Computing the gravitational potential on nested meshes using the convolution method Copyright © 2023, Eduard Vorobyov and James McKevitt. All rights reserved. Anybody interested in using this code should contact the authors.
A Makefile is used, which for the GPU version requires some configuration for the specific destination GPU and location of intel compiler libraries.
The compilation is done by typing 'make'. The programme can be run using the command 'make run'. Cleaning the directory is done with 'make clean'.
Use 'mesh.f' to set:
- the number of grid zones per dimension 'N',
- the number of nested grids 'Ndepth',
- the desired density configuration (four choices are available: homogeneous sphere, homogeneous oblate ellipsoid, wide-separation binary, and non-homogeneous sphere with a density structure after Wand & Yen (2020)),
- the number of OpenMP threads 'Nthreads'.
Use 'main.f' to choose the computation method: basic or advanced. The advanced method correctly computes the dipole moments of a close binary across each pair of neighboring nested grids (see Sect. 7).
In the 'main.f' file one can also choose either to use the convolution theorem or direct summation when computing the input from the doubled mesh in the advanced method (see the Appendix).

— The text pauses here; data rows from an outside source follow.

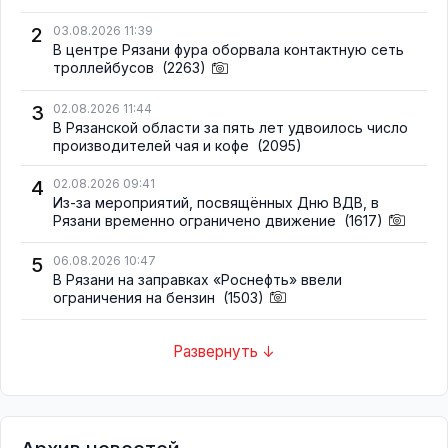
2
03.08.2026 11:39
В центре Рязани фура оборвала контактную сеть
троллейбусов
(2263)
3
02.08.2026 11:44
В Рязанской области за пять лет удвоилось число
производителей чая и кофе
(2095)
4
02.08.2026 09:41
Из-за мероприятий, посвящённых Дню ВДВ, в
Рязани временно ограничено движение
(1617)
5
06.08.2026 10:47
В Рязани на заправках «Роснефть» ввели
ограничения на бензин
(1503)
Развернуть ↓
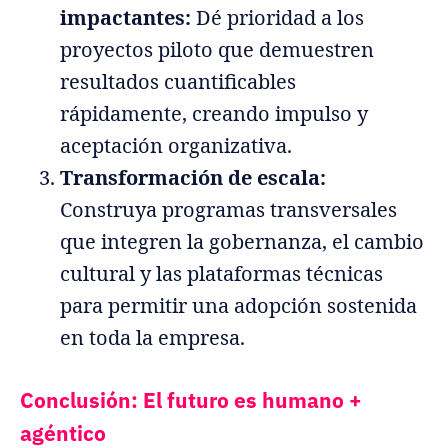
impactantes:
Dé prioridad a los
proyectos piloto que demuestren
resultados cuantificables
rápidamente, creando impulso y
aceptación organizativa.
Transformación de escala:
Construya programas transversales
que integren la gobernanza, el cambio
cultural y las plataformas técnicas
para permitir una adopción sostenida
en toda la empresa.
Conclusión: El futuro es humano +
agéntico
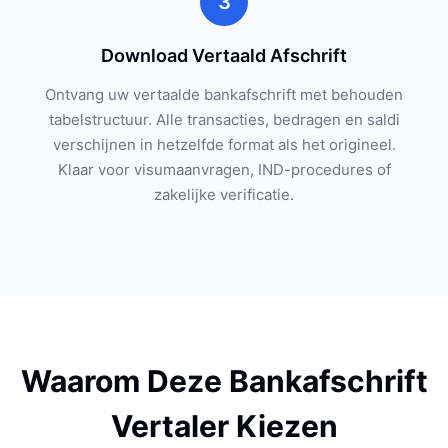
3
Download Vertaald Afschrift
Ontvang uw vertaalde bankafschrift met behouden
tabelstructuur. Alle transacties, bedragen en saldi
verschijnen in hetzelfde format als het origineel.
Klaar voor visumaanvragen, IND-procedures of
zakelijke verificatie.
Waarom Deze Bankafschrift
Vertaler Kiezen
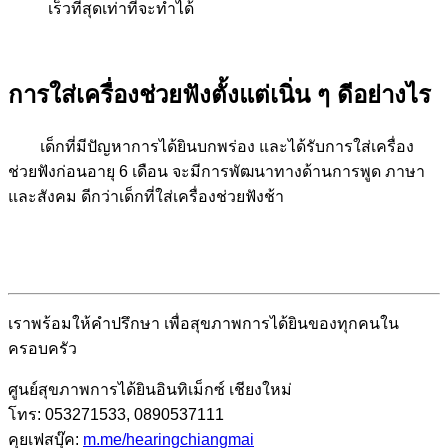
เร็วที่สุดเท่าที่จะทำได้
การใส่เครื่องช่วยฟังตั้งแต่เนิ่น ๆ ดีอย่างไร
เด็กที่มีปัญหาการได้ยินบกพร่อง และได้รับการใส่เครื่อง
ช่วยฟังก่อนอายุ 6 เดือน จะมีการพัฒนาทางด้านการพูด ภาษา
และสังคม ดีกว่าเด็กที่ใส่เครื่องช่วยฟังช้า
เราพร้อมให้คำปรึกษา เพื่อสุขภาพการได้ยินของทุกคนใน
ครอบครัว
ศูนย์สุขภาพการได้ยินอินทิเม็กซ์ เชียงใหม่
โทร: 053271533, 0890537111
คุยเฟสบุ๊ค:
m.me/hearingchiangmai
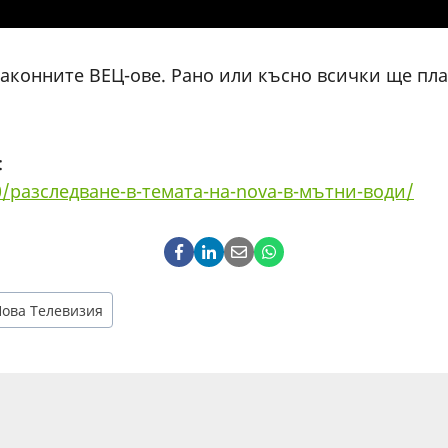
законните ВЕЦ-ове. Рано или късно всички ще пл
:
0/разследване-в-темата-на-nova-в-мътни-води/
ова Телевизия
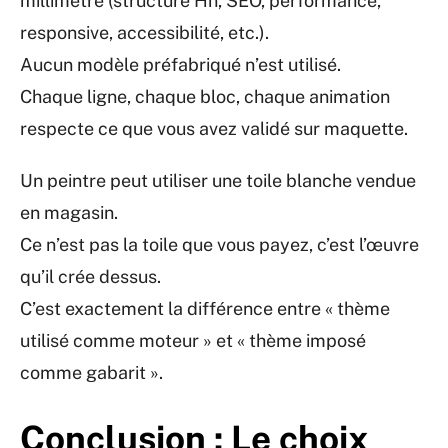
millimètre (structure Hn, SEO, performance,
responsive, accessibilité, etc.).
Aucun modèle préfabriqué n’est utilisé.
Chaque ligne, chaque bloc, chaque animation
respecte ce que vous avez validé sur maquette.
Un peintre peut utiliser une toile blanche vendue
en magasin.
Ce n’est pas la toile que vous payez, c’est l’œuvre
qu’il crée dessus.
C’est exactement la différence entre « thème
utilisé comme moteur » et « thème imposé
comme gabarit ».
Conclusion : Le choix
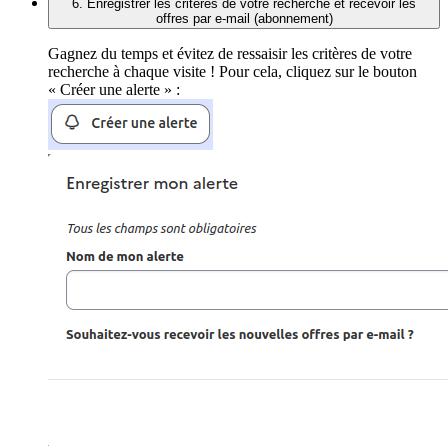
6. Enregistrer les critères de votre recherche et recevoir les
offres par e-mail (abonnement)
Gagnez du temps et évitez de ressaisir les critères de votre
recherche à chaque visite ! Pour cela, cliquez sur le bouton
« Créer une alerte » :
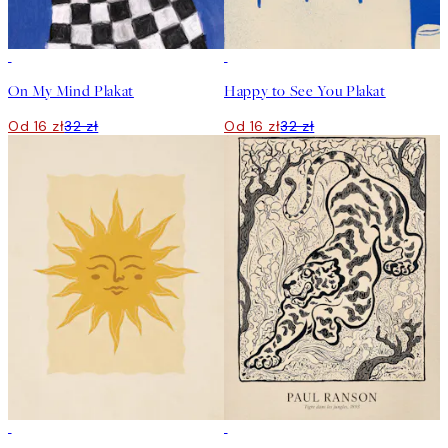
50%*
50%*
On My Mind Plakat
Happy to See You Plakat
Od 16 zł
32 zł
Od 16 zł
32 zł
50%*
50%*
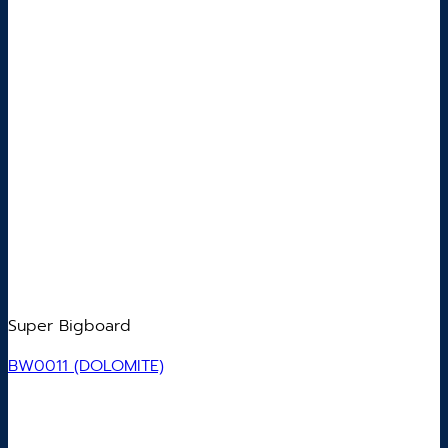
Super Bigboard
BW0011 (DOLOMITE)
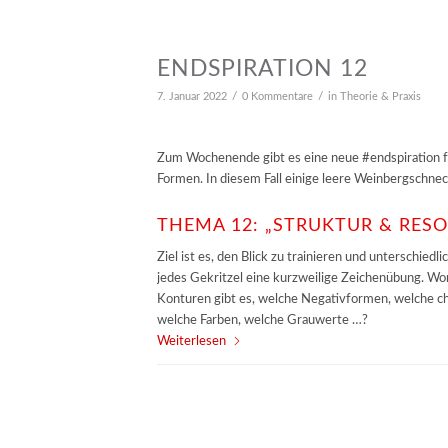
ENDSPIRATION 12
/
/
7. Januar 2022
0 Kommentare
in
Theorie & Praxis
Zum Wochenende gibt es eine neue #endspiration für 
Formen. In diesem Fall einige leere Weinbergschn
THEMA 12: „STRUKTUR & RES
Ziel ist es, den Blick zu trainieren und unterschied
jedes Gekritzel eine kurzweilige Zeichenübung. Wo
Konturen gibt es, welche Negativformen, welche ch
welche Farben, welche Grauwerte …?
Weiterlesen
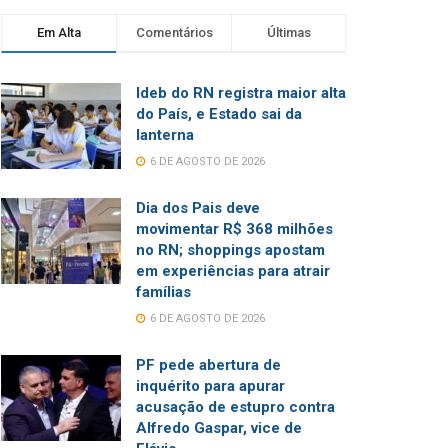
Em Alta
Comentários
Últimas
Ideb do RN registra maior alta
do País, e Estado sai da
lanterna
6 DE AGOSTO DE 2026
Dia dos Pais deve
movimentar R$ 368 milhões
no RN; shoppings apostam
em experiências para atrair
famílias
6 DE AGOSTO DE 2026
PF pede abertura de
inquérito para apurar
acusação de estupro contra
Alfredo Gaspar, vice de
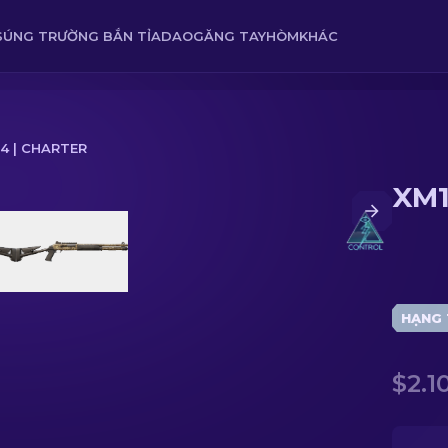
SÚNG TRƯỜNG BẮN TỈA
DAO
GĂNG TAY
HÒM
KHÁC
4 | CHARTER
XM1
HẠNG 
$2.1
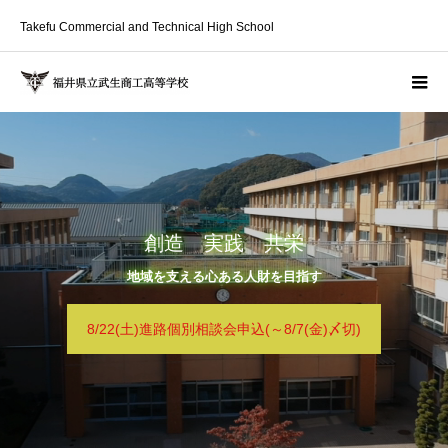
Takefu Commercial and Technical High School
創造 実践 共栄
地域を支える心ある人財を目指す
8/22(土)進路個別相談会申込(～8/7(金)〆切)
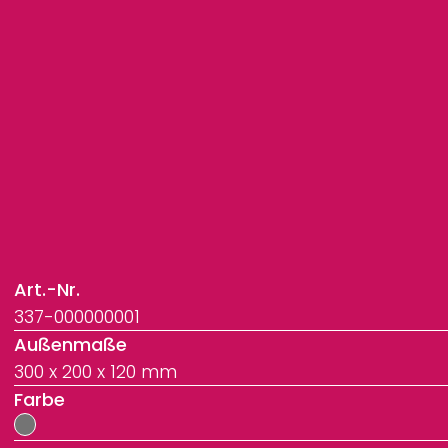
Art.-Nr.
337-000000001
Außenmaße
300 x 200 x 120 mm
Farbe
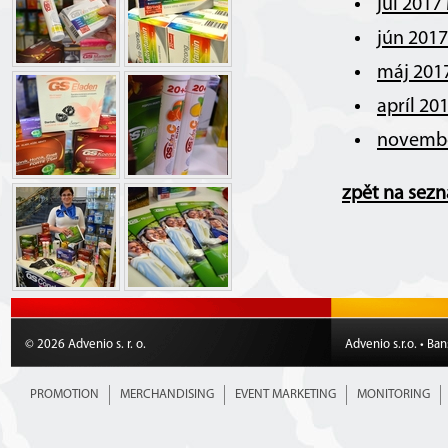
júl 2017
jún 201
máj 201
apríl 20
novembe
zpět na sez
© 2026 Advenio s. r. o.
Advenio s.r.o. • Ba
PROMOTION
MERCHANDISING
EVENT MARKETING
MONITORING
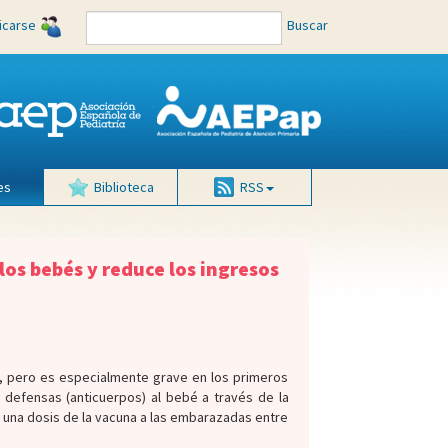
ficarse
Buscar
es
Biblioteca
RSS
los bebés y reduce los ingresos
, pero es especialmente grave en los primeros
defensas (anticuerpos) al bebé a través de la
 una dosis de la vacuna a las embarazadas entre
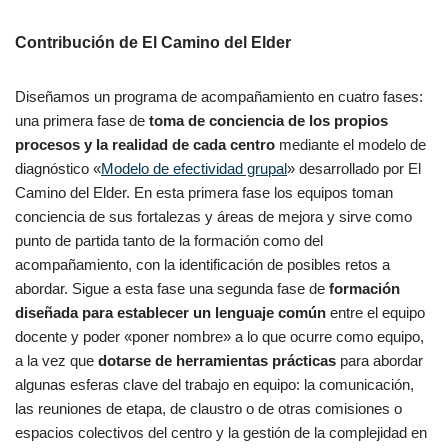
Contribución de El Camino del Elder
Diseñamos un programa de acompañamiento en cuatro fases:
una primera fase de
toma de conciencia de los propios
procesos y la realidad de cada centro
mediante el modelo de
diagnóstico «
Modelo de efectividad grupal
» desarrollado por El
Camino del Elder. En esta primera fase los equipos toman
conciencia de sus fortalezas y áreas de mejora y sirve como
punto de partida tanto de la formación como del
acompañamiento, con la identificación de posibles retos a
abordar. Sigue a esta fase una segunda fase de
formación
diseñada para establecer un lenguaje común
entre el equipo
docente y poder «poner nombre» a lo que ocurre como equipo,
a la vez que
dotarse de herramientas prácticas
para abordar
algunas esferas clave del trabajo en equipo: la comunicación,
las reuniones de etapa, de claustro o de otras comisiones o
espacios colectivos del centro y la gestión de la complejidad en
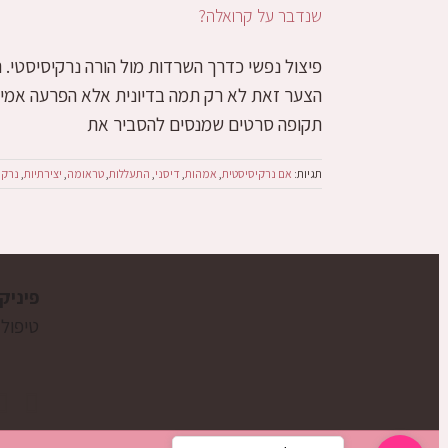
שנדבר על קרואלה?
פיצול נפשי כדרך השרדות מול הורה נרקיסיסטי.
הצער זאת לא רק תמה בדיונית אלא הפרעה אמיתית
תקופה סרטים שמנסים להסביר את
תגיות:
אם נרקיסיסטית
,
אמהות
,
דיסני
,
התעללות
,
טראומה
,
יצירתיות
,
נרקי
פיניק
טיפול 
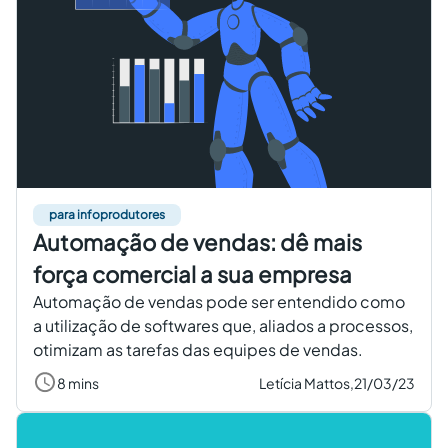
para infoprodutores
Automação de vendas: dê mais
força comercial a sua empresa
Automação de vendas pode ser entendido como
a utilização de softwares que, aliados a processos,
otimizam as tarefas das equipes de vendas.
8 mins
Letícia Mattos,
21/03/23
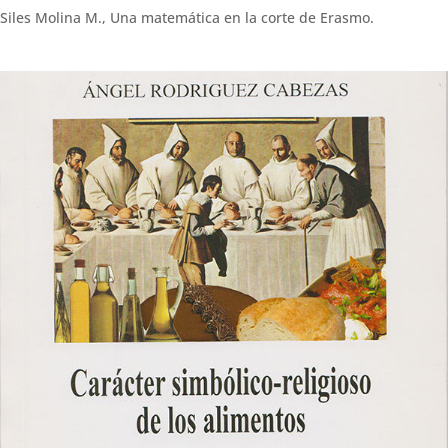
Siles Molina M., Una matemática en la corte de Erasmo.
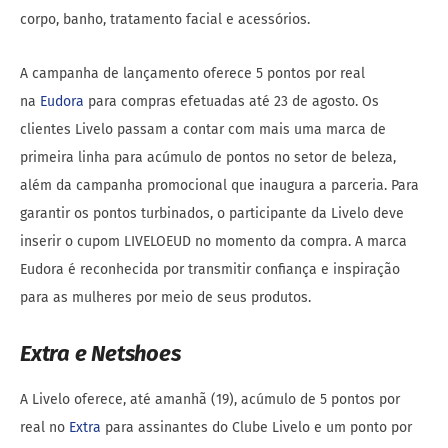
corpo, banho, tratamento facial e acessórios.
A campanha de lançamento oferece 5 pontos por real
na
Eudora
para compras efetuadas até 23 de agosto. Os
clientes Livelo passam a contar com mais uma marca de
primeira linha para acúmulo de pontos no setor de beleza,
além da campanha promocional que inaugura a parceria. Para
garantir os pontos turbinados, o participante da Livelo deve
inserir o cupom LIVELOEUD no momento da compra. A marca
Eudora é reconhecida por transmitir confiança e inspiração
para as mulheres por meio de seus produtos.
Extra e Netshoes
A Livelo oferece, até amanhã (19), acúmulo de 5 pontos por
real no
Extra
para assinantes do Clube Livelo e um ponto por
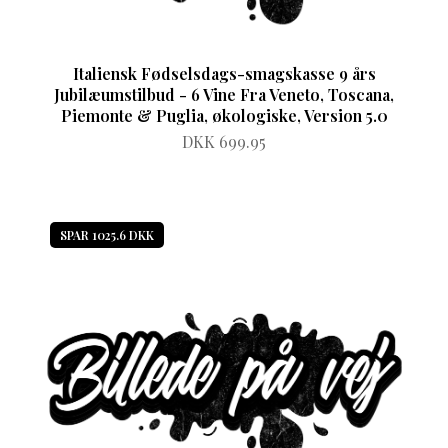
Italiensk Fødselsdags-smagskasse 9 års
Jubilæumstilbud - 6 Vine Fra Veneto, Toscana,
Piemonte & Puglia, økologiske, Version 5.0
DKK 699.95
SPAR 1025.6 DKK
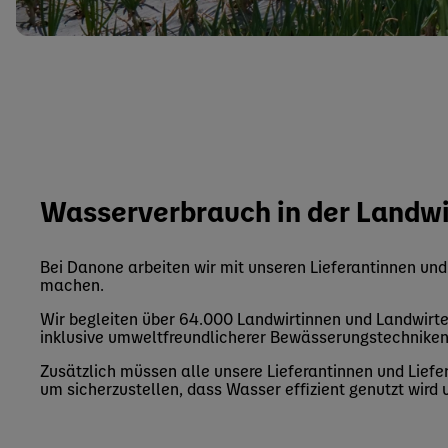
Wasserverbrauch in der Landwi
Bei Danone arbeiten wir mit unseren Lieferantinnen un
machen.
Wir begleiten über 64.000 Landwirtinnen und Landwirt
inklusive umweltfreundlicherer Bewässerungstechnike
Zusätzlich müssen alle unsere Lieferantinnen und Lie
um sicherzustellen, dass Wasser effizient genutzt wird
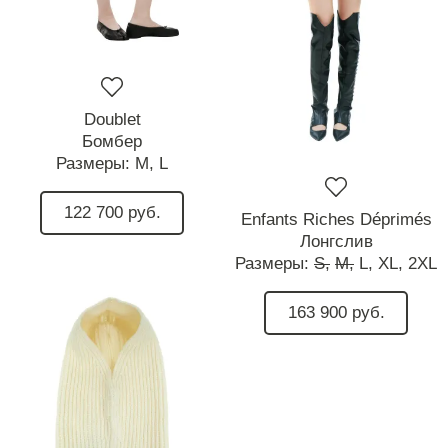
Doublet
Бомбер
Размеры:
M,
L
122 700 руб.
Enfants Riches Déprimés
Лонгслив
Размеры:
S,
M,
L,
XL,
2XL
163 900 руб.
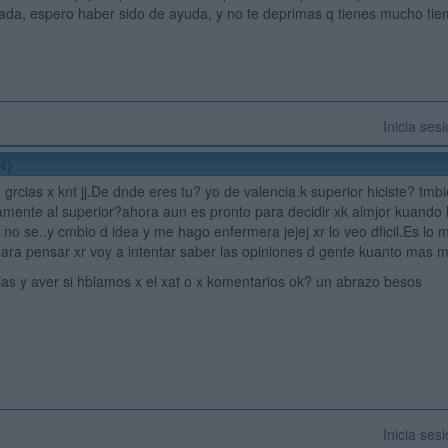
da, espero haber sido de ayuda, y no te deprimas q tienes mucho tie
Inicia ses
4)
 grcias x knt jj.De dnde eres tu? yo de valencia.k superior hiciste? tmb
amente al superior?ahora aun es pronto para decidir xk almjor kuando h
no se..y cmbio d idea y me hago enfermera jejej xr lo veo dficil.Es lo m
ara pensar xr voy a intentar saber las opiniones d gente kuanto mas me
as y aver si hblamos x el xat o x komentarios ok? un abrazo besos
Inicia ses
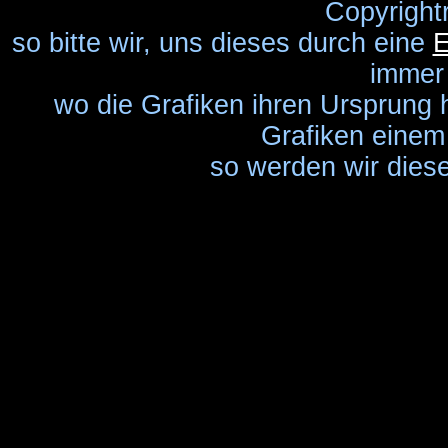
Copyright
so bitte wir, uns dieses durch eine
E
immer
wo die Grafiken ihren Ursprung 
Grafiken einem 
so werden wir diese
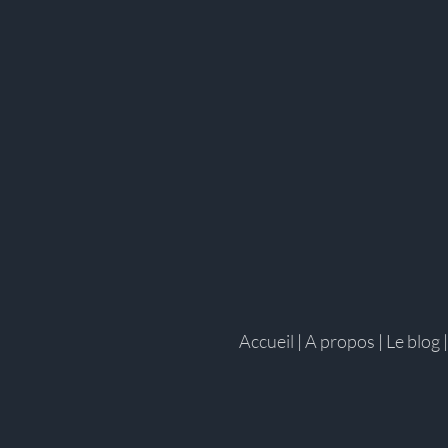
Accueil
|
A propos
|
Le blog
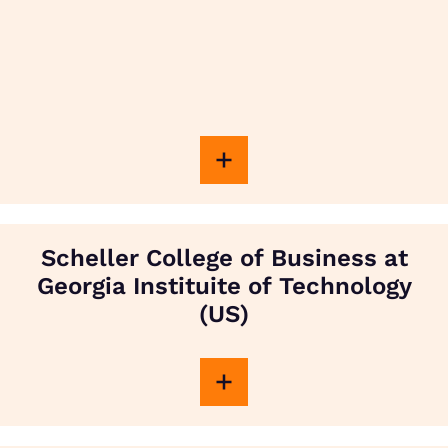
Scheller College of Business at
Georgia Instituite of Technology
(US)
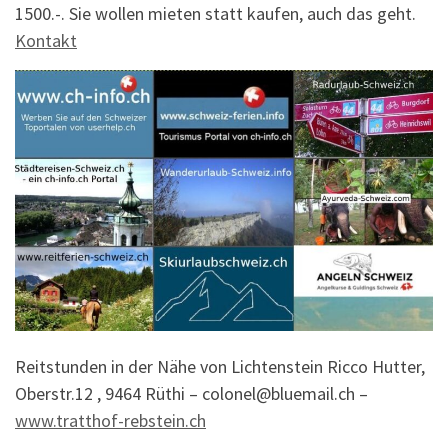
1500.-. Sie wollen mieten statt kaufen, auch das geht.
Kontakt
Reitstunden in der Nähe von Lichtenstein Ricco Hutter,
Oberstr.12 , 9464 Rüthi – colonel@bluemail.ch –
www.tratthof-rebstein.ch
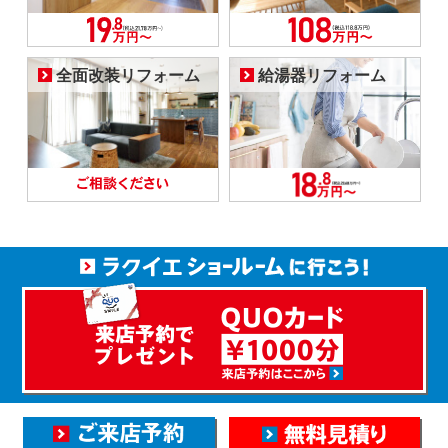
全面改装リフォーム
給湯器リフォーム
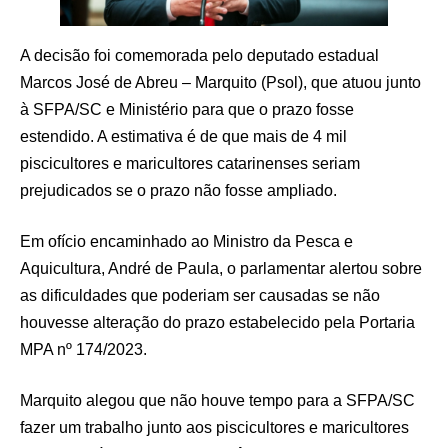
A decisão foi comemorada pelo deputado estadual
Marcos José de Abreu – Marquito (Psol), que atuou junto
à SFPA/SC e Ministério para que o prazo fosse
estendido. A estimativa é de que mais de 4 mil
piscicultores e maricultores catarinenses seriam
prejudicados se o prazo não fosse ampliado.
Em ofício encaminhado ao Ministro da Pesca e
Aquicultura, André de Paula, o parlamentar alertou sobre
as dificuldades que poderiam ser causadas se não
houvesse alteração do prazo estabelecido pela Portaria
MPA nº 174/2023.
Marquito alegou que não houve tempo para a SFPA/SC
fazer um trabalho junto aos piscicultores e maricultores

The CPU code has been verified with Intel 19.1.3.304. The GPU version has been verified with Intel 19.1.3.304 and NVIDIA HPC SDK 22.5-gcc-11.2.0-h6et62m, and has been tested on GPUs with CUDA version 11.6 and compute capabilities 8.0 and 8.6. Details of the specific hardware used for performance tests is in Sect. 6.
An external library 'libacml_mp.a' (from the ACML library package) is used to run the fft subroutines on CPUs. This is contained in this distribution.